RECORDS SHOWN: Begin

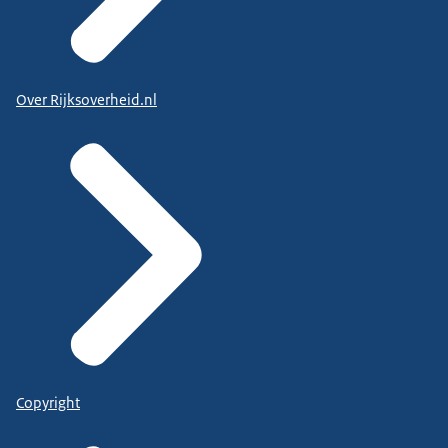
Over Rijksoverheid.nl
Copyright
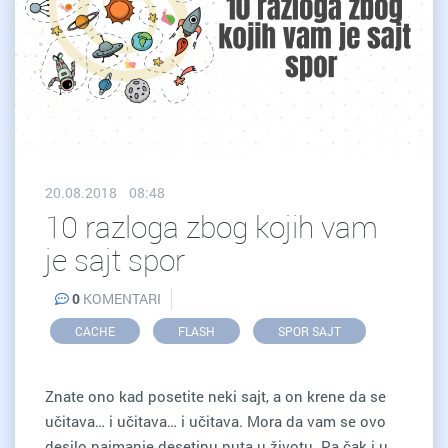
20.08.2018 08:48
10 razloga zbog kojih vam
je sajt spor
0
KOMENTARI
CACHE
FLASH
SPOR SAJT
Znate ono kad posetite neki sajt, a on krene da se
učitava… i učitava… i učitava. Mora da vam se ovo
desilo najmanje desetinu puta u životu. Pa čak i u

RECORDS SHOWN: End
RECORDS SHOWN: Begin

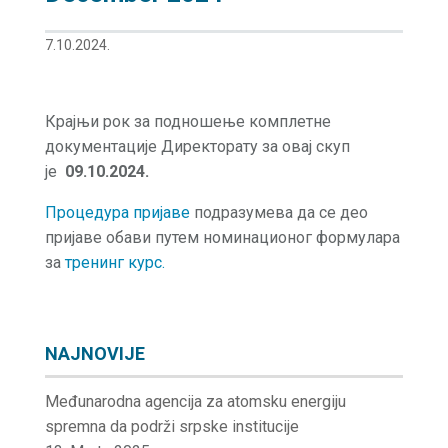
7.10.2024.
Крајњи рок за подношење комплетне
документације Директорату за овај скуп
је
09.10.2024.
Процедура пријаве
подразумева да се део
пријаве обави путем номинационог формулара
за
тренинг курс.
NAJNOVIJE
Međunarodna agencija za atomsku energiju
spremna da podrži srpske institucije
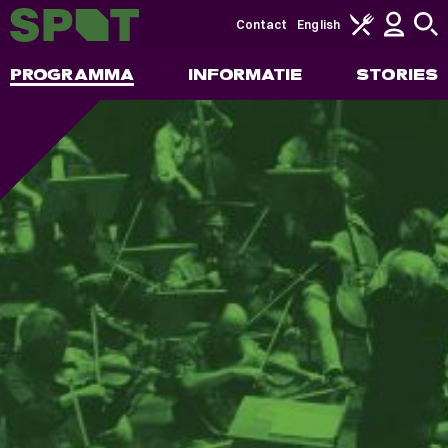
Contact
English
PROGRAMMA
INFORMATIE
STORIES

RECORDS SHOWN: End

For each line above that contains the word "пријаве", give the line as it is written.

Процедура пријаве
пријаве обави путем номинационог формулара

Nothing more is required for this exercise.